- [Task to carry out]:
Skipping each picture, output the entries exactly as they stand below.

- [Stored data entries]:
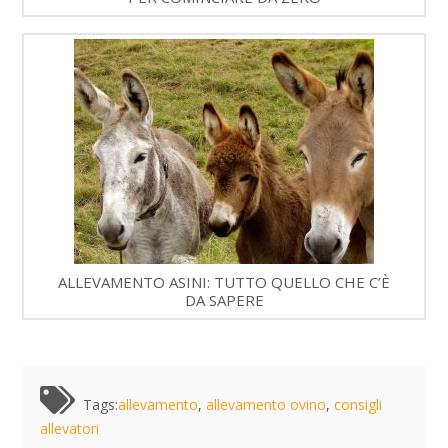
ALLEVAMENTO ASINI: TUTTO QUELLO CHE C’È
DA SAPERE
Tags:
allevamento
,
allevamento ovino
,
consigli
allevatori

- [Solution for this task]:
ALLEVAMENTO ASINI: TUTTO QUELLO CHE C’È
DA SAPERE
Tags:
allevamento
,
allevamento ovino
,
consigli
allevatori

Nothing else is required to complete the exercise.